La tribune de Hélé Béji, publiée, lundi 1er septembre 2025, dans L'Obs, a suscité un flot de réactions. Intitulée « La condamnation de Rached Ghannouchi à quarante ans de prison montre à quel point cet Etat est devenu une dictature », elle y présente l'ancien leader islamiste comme un incompris, « l'une des figures les plus augustes de ce pacifisme révolutionnaire », et affirme qu'il aurait joué un rôle méconnu. Selon elle, Rached Ghannouchi ne serait plus islamiste mais seulement conservateur. Elle souligne qu'il aurait supprimé la charia de la Constitution et placé les droits humains au-dessus des dogmes religieux. À lire cet article, on a presque l'impression d'avoir affaire à un autre homme. Si certaines observations peuvent se défendre, les contre-vérités, elles, sont nombreuses.
Une arrestation qui révèle l'autoritarisme du régime Âgé de 84 ans, Rached Ghannouchi a été arrêté, emprisonné et condamné dans des conditions qui ne laissent plus aucun doute sur le caractère autoritaire du régime actuel. En plein mois de ramadan, alors qu'il s'apprêtait à rompre le jeûne en famille, il a été emmené de force, sans explication sur les motifs de son arrestation ni indication sur sa destination. Il a ensuite passé de longs mois en prison sans procès, avant d'être condamné dans plusieurs affaires distinctes. Aujourd'hui, il cumule quarante ans de prison et plusieurs amendes : Instalingo (22 ans), complot (quatorze ans), lobbying (trois ans) et « affaire du Taghout » (quinze mois). Il est donc totalement faux de dire – ou de laisser entendre – que ces quarante ans seraient uniquement liés à une « affaire de complot terroriste » à cause d'une réunion où il aurait tenu un discours pacifiste défendant l'Etat civil. Certaines de ces condamnations sont clairement politiques, visant l'homme en tant que leader du principal parti d'opposition au processus du 25 juillet. Mais cela ne signifie pas pour autant que toutes les charges doivent être rejetées en bloc ou que tous les accusés doivent être blanchis. La grande manœuvre du pouvoir a été de mettre réels opposants et véritables coupables dans le même sac, afin de rendre l'ensemble indéfendable. Critiquer ces affaires politiques ne revient pas à dire que toutes les personnes impliquées sont innocentes ou que chaque accusation est dénuée de fondement.

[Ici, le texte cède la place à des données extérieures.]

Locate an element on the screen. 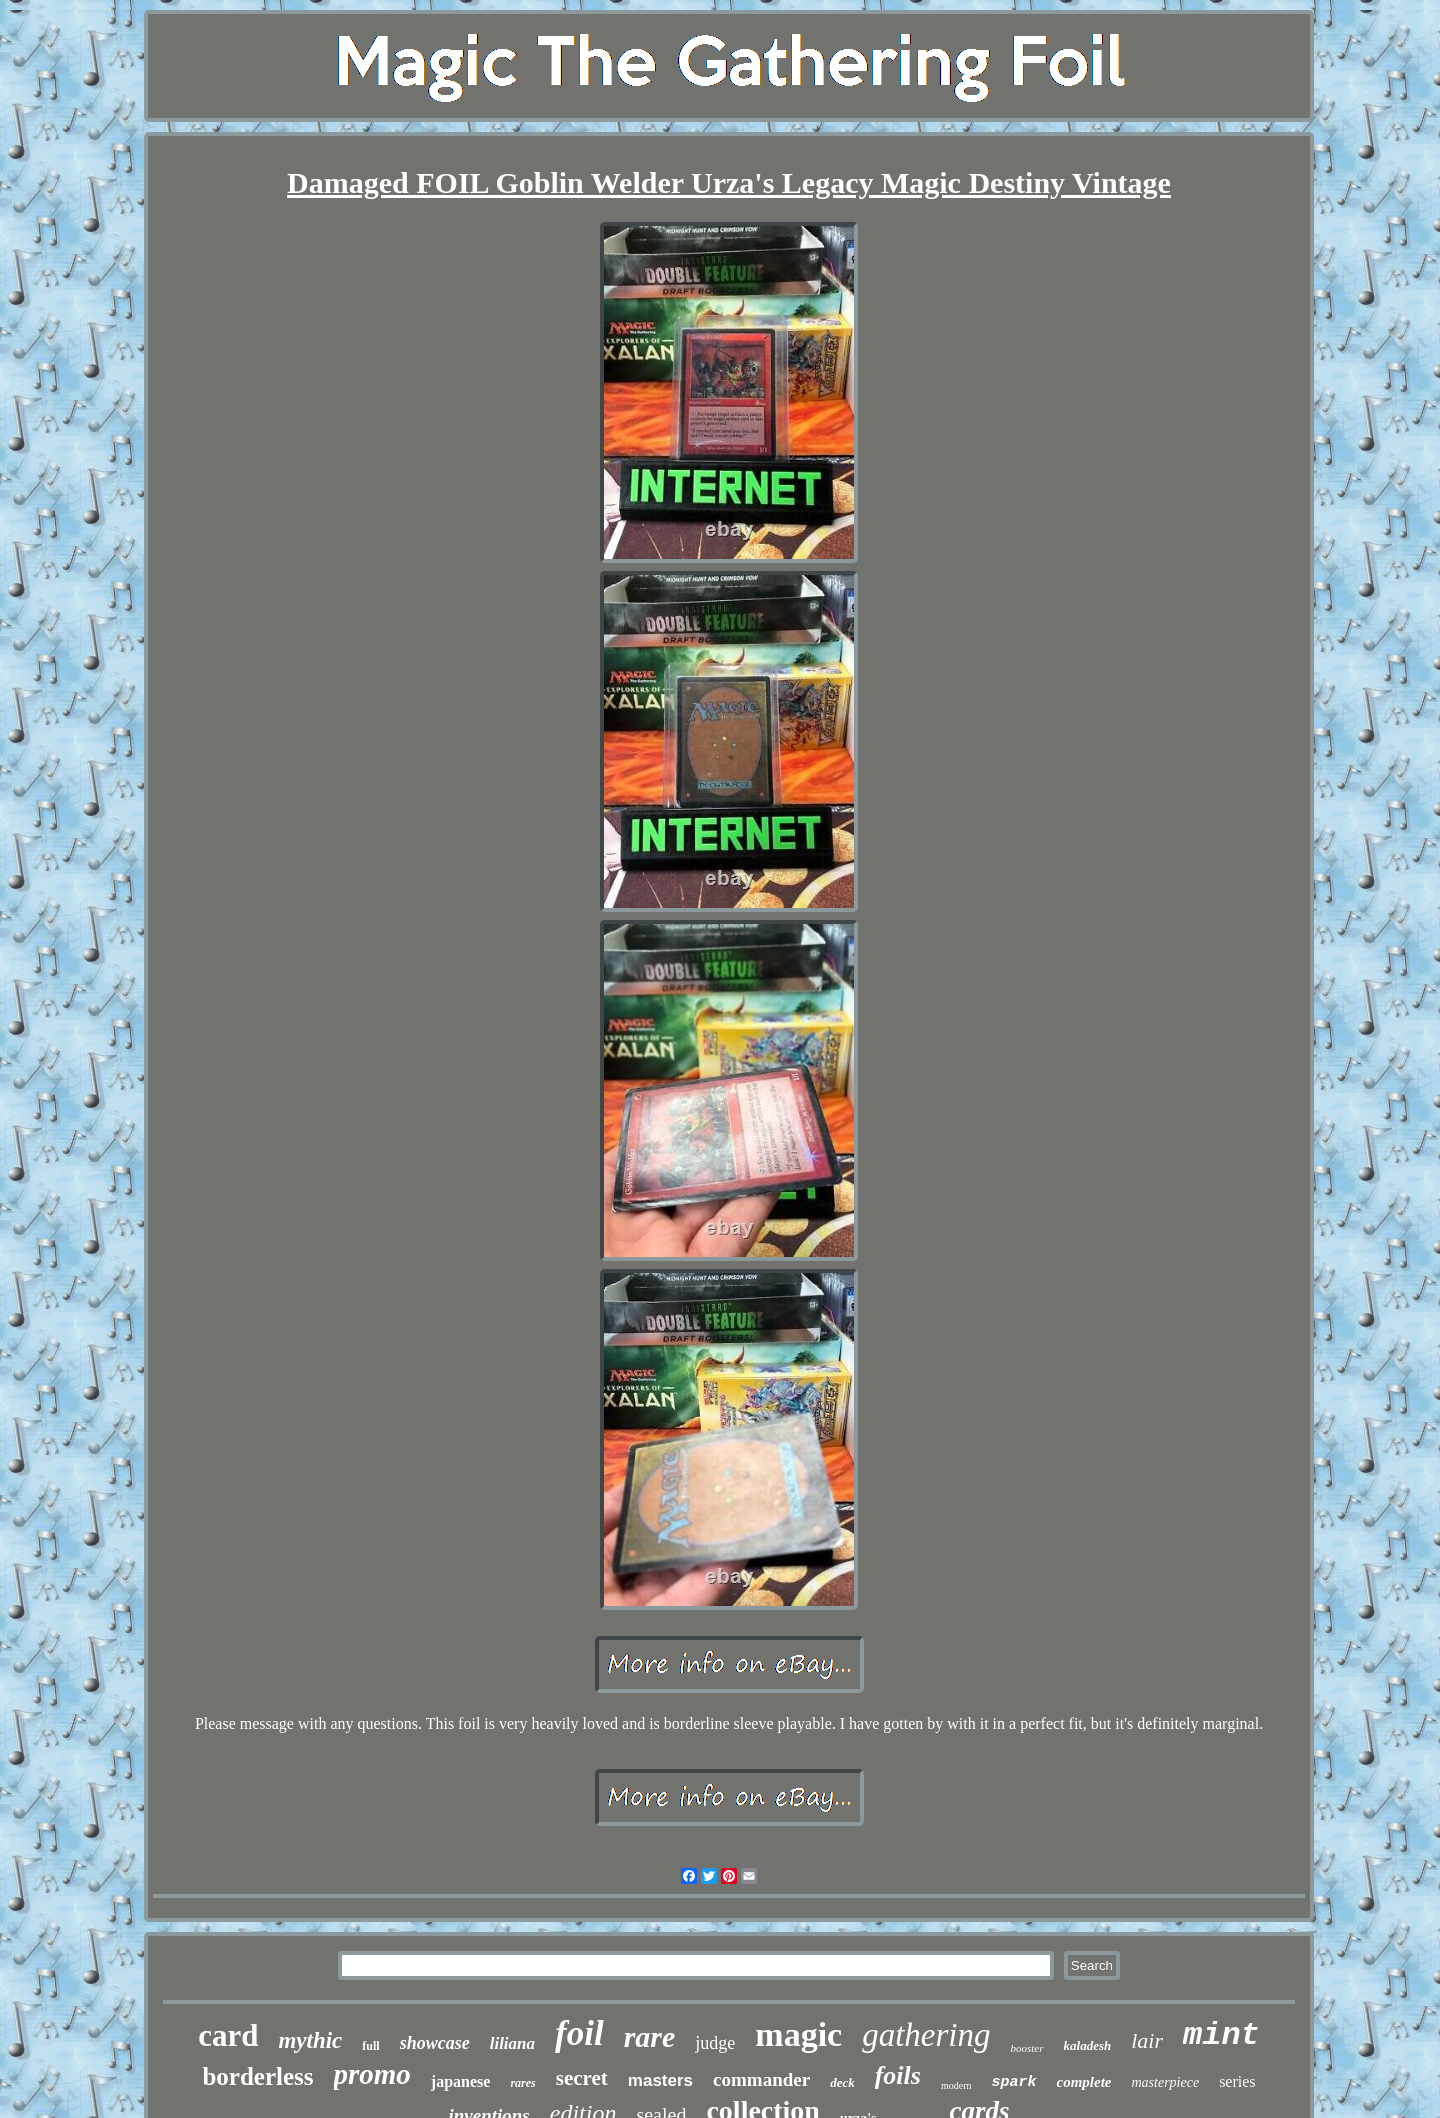 Image resolution: width=1440 pixels, height=2118 pixels. spark is located at coordinates (1013, 2082). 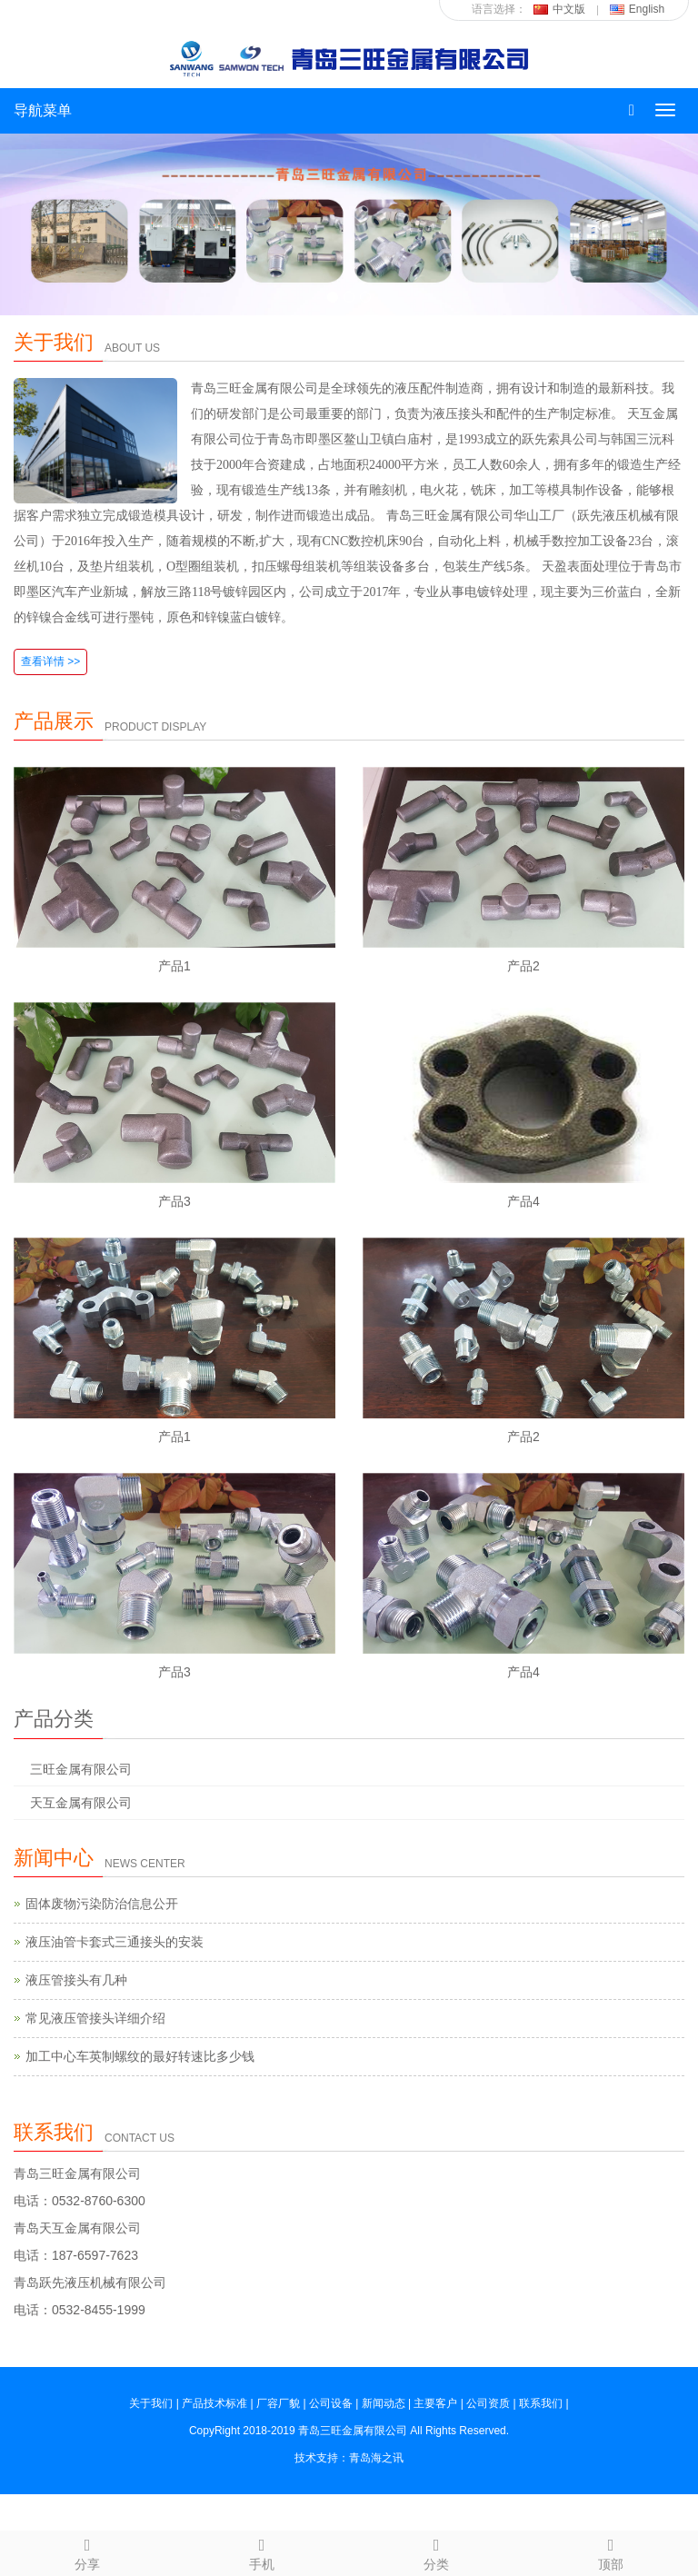 The image size is (698, 2576). I want to click on English, so click(637, 9).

Les zones d'ombre du passé Un exemple illustre bien cette complexité : l'affaire du Taghout. Rached Ghannouchi a bel et bien été condamné pour apologie du terrorisme et appel à la haine. Mais cette affaire n'est qu'une goutte d'eau dans l'océan des dérives accumulées par Rached Ghannouchi et les islamistes sous son autorité pendant des années. C'est sous le règne d'Ennahdha que des assassinats politiques ont secoué la Tunisie : Chokri Belaïd, Mohamed Brahmi, Lotfi Nagdh ont été exécutés en pleine rue. Des soldats ont été tués par des groupes terroristes retranchés dans les montagnes, profitant de l'impunité accordée par le régime islamiste – et non « conservateur » – de l'époque. Les discours de haine et les tensions communautaires ont profondément marqué cette période. Le Parlement est devenu le théâtre des bas calculs politiques vers l'obtention de plus de pouvoirs et d'avantages. Faut-il aujourd'hui effacer tout cela de nos mémoires ?
Libertés publiques : un double discours En 2018, à l'occasion du 13 août, feu Béji Caïd Essebsi, alors président de la République, avait tendu une main à Ghannouchi au sujet de l'égalité successorale. Une commission avait été créée, des recherches menées et un projet de loi rédigé. Mais ce texte n'a jamais abouti : le parlement dominé par Ennahdha l'a rejeté. La Choura du parti avait alors tranché : ce projet « contredisait l'enseignement religieux » et le parti « s'opposerait à toute loi allant à l'encontre du Coran».
Le parti islamiste dirigé par Ghannouchi portait un projet rétrograde, menaçant des libertés pourtant solidement établies. Qui peut aujourd'hui vanter un personnage prétendument si attaché aux droits de l'homme ? Qui oserait affirmer qu'il n'était pas un islamiste convaincu, mais simplement un conservateur ?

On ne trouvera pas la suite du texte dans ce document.